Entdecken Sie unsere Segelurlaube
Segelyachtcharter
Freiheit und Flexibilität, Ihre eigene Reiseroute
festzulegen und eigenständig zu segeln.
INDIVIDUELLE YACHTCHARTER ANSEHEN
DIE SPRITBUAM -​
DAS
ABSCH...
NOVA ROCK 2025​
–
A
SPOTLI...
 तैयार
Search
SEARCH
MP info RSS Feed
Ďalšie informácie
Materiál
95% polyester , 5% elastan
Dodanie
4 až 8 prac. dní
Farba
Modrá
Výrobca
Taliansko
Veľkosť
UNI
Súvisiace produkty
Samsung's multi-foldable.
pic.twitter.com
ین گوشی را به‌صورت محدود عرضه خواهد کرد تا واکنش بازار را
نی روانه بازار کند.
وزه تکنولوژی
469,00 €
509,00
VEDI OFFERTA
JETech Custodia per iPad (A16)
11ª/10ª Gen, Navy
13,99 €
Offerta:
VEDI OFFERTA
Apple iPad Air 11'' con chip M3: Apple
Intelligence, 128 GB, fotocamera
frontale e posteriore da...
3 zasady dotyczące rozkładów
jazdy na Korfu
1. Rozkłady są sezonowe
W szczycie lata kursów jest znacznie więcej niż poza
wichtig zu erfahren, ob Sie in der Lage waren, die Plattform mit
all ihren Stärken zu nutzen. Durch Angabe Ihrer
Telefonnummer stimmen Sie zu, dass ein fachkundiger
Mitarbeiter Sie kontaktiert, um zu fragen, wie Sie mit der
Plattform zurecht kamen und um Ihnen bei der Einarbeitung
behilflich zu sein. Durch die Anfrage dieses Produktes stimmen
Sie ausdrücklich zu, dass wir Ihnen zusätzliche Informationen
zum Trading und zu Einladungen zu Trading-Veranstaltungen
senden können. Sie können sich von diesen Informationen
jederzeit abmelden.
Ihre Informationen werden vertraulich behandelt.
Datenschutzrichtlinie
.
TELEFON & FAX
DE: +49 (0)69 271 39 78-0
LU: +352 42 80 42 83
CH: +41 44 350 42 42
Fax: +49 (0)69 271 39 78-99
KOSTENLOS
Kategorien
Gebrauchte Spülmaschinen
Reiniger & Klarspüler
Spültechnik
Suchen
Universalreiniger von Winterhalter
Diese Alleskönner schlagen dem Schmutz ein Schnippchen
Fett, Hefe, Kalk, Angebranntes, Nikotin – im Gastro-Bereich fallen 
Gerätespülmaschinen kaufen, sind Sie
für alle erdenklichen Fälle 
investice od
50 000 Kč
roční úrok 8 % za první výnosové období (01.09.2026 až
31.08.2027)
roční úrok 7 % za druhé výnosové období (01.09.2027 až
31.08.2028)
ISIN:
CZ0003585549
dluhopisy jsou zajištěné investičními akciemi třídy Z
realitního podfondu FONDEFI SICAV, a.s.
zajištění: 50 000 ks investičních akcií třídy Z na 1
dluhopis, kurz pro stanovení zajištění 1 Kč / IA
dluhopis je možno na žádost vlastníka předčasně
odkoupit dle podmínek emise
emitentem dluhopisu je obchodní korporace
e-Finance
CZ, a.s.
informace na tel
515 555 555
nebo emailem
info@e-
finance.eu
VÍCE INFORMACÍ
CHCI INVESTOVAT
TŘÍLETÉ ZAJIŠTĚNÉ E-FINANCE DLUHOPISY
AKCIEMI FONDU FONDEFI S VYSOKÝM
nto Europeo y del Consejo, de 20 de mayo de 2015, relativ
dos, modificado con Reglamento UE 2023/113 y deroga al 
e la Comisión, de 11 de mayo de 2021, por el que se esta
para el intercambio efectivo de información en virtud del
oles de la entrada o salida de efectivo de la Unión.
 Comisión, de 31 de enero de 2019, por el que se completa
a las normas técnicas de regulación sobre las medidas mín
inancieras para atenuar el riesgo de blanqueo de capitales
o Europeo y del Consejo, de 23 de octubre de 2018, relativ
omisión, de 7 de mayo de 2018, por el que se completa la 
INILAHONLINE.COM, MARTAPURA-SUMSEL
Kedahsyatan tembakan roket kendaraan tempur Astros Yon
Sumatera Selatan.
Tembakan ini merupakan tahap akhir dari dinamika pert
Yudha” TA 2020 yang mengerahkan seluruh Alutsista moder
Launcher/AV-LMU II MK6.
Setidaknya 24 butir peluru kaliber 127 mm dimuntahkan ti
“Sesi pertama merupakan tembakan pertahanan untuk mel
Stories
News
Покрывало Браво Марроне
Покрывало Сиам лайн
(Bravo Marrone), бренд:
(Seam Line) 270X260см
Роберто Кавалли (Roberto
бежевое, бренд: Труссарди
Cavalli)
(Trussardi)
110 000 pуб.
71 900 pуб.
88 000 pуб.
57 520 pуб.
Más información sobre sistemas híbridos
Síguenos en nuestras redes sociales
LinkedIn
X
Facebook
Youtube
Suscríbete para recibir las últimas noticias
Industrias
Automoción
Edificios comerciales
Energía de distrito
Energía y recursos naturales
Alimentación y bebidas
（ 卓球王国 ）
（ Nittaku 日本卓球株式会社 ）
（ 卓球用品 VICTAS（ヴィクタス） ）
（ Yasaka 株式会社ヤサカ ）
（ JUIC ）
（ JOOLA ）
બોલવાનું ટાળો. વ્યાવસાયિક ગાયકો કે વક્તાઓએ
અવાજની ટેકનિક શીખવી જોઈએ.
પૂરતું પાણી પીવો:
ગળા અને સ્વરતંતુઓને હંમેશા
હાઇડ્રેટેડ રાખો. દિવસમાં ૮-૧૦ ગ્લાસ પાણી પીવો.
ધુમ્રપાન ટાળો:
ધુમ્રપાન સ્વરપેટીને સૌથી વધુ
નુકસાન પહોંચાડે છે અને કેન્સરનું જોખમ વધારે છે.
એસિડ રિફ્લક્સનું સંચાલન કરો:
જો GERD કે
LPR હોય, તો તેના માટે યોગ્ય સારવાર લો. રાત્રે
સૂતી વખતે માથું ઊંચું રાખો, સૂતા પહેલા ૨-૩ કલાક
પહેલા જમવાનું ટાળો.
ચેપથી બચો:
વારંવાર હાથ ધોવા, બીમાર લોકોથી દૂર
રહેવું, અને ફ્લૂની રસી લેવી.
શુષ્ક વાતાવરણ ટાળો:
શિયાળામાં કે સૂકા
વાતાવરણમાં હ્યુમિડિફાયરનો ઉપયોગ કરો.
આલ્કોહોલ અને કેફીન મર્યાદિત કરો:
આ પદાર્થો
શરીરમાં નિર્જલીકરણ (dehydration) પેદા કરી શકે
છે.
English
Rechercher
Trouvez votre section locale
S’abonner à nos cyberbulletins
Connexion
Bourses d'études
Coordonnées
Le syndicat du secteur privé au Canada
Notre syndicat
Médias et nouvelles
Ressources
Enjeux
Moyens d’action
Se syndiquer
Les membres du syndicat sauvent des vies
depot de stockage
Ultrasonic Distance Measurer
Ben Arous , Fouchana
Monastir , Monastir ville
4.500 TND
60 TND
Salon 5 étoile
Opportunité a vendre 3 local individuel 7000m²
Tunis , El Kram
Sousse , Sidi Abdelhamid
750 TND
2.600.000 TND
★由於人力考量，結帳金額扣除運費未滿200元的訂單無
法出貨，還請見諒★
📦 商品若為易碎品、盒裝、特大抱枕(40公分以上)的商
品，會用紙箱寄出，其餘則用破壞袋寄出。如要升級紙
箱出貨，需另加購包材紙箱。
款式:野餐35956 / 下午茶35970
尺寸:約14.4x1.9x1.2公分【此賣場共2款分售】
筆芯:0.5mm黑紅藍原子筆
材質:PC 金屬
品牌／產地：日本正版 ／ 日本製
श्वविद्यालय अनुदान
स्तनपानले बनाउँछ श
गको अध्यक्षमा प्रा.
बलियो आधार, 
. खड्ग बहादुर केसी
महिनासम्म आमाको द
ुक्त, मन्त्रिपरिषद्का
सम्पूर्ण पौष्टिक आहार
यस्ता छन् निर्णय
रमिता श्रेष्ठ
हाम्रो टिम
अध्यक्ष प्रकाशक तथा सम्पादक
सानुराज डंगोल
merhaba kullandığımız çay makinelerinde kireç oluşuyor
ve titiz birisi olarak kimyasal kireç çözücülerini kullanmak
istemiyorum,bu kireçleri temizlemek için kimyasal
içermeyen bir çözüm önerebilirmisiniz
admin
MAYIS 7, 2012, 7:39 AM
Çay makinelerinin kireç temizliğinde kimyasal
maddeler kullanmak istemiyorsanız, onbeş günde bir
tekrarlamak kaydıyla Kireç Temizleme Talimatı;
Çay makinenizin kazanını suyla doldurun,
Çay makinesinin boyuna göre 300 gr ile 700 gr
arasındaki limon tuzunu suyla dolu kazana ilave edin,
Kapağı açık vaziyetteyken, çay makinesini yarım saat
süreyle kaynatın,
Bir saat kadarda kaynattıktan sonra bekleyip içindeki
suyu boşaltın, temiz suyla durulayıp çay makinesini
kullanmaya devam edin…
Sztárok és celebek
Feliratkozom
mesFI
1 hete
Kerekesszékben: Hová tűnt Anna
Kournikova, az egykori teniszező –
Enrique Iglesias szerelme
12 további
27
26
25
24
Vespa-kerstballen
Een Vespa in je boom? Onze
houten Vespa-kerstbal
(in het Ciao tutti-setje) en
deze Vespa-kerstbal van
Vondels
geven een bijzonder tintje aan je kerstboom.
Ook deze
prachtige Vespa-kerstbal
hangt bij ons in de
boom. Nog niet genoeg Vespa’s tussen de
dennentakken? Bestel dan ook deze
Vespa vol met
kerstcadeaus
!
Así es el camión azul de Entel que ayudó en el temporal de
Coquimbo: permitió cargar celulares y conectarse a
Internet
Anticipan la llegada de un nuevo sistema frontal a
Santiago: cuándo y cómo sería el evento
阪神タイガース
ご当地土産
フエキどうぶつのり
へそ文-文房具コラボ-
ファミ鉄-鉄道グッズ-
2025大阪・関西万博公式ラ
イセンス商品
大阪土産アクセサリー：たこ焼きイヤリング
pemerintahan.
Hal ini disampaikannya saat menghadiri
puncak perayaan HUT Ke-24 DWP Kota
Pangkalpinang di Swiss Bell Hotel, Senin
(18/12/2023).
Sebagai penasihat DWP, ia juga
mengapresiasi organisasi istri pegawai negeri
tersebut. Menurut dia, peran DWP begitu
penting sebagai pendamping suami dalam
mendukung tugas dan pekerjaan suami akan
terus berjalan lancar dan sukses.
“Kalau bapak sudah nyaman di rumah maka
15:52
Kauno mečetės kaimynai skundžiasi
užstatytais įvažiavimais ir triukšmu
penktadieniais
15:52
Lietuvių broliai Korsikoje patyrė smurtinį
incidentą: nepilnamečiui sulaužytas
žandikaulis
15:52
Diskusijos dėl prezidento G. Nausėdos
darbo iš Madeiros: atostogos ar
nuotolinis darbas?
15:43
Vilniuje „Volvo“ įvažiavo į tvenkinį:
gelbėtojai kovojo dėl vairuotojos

▶ **YOUR GOAL**: Of all the entries above, repeat only the lines from the line that has "penting sebagai pendamping suami dalam" to the line that has "darbo iš Madeiros: atostogos ar", both lines included, exactly.

▶ **COMPLETED EXERCISE**:
penting sebagai pendamping suami dalam
mendukung tugas dan pekerjaan suami akan
terus berjalan lancar dan sukses.
“Kalau bapak sudah nyaman di rumah maka
15:52
Kauno mečetės kaimynai skundžiasi
užstatytais įvažiavimais ir triukšmu
penktadieniais
15:52
Lietuvių broliai Korsikoje patyrė smurtinį
incidentą: nepilnamečiui sulaužytas
žandikaulis
15:52
Diskusijos dėl prezidento G. Nausėdos
darbo iš Madeiros: atostogos ar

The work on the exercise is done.